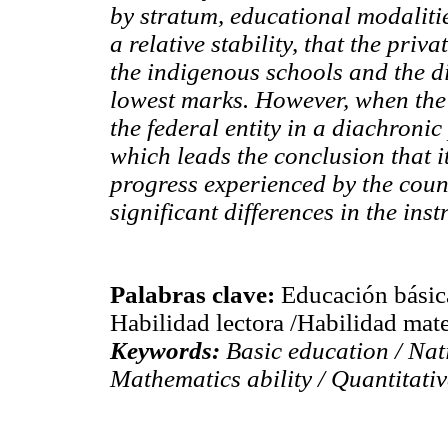
by stratum, educational modalitie
a relative stability, that the priv
the indigenous schools and the di
lowest marks. However, when the 
the federal entity in a diachronic 
which leads the conclusion that i
progress experienced by the coun
significant differences in the ins
Palabras clave:
Educación básica
Habilidad lectora /Habilidad mate
Keywords:
Basic education / Nat
Mathematics ability / Quantitativ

--- --- ---

Repeat the entries above exactly and skip the images.

Reply >>
by stratum, educational modalitie
a relative stability, that the priv
the indigenous schools and the di
lowest marks. However, when the 
the federal entity in a diachronic 
which leads the conclusion that i
progress experienced by the coun
significant differences in the ins
Palabras clave:
Educación básica
Habilidad lectora /Habilidad mate
Keywords:
Basic education / Nat
Mathematics ability / Quantitativ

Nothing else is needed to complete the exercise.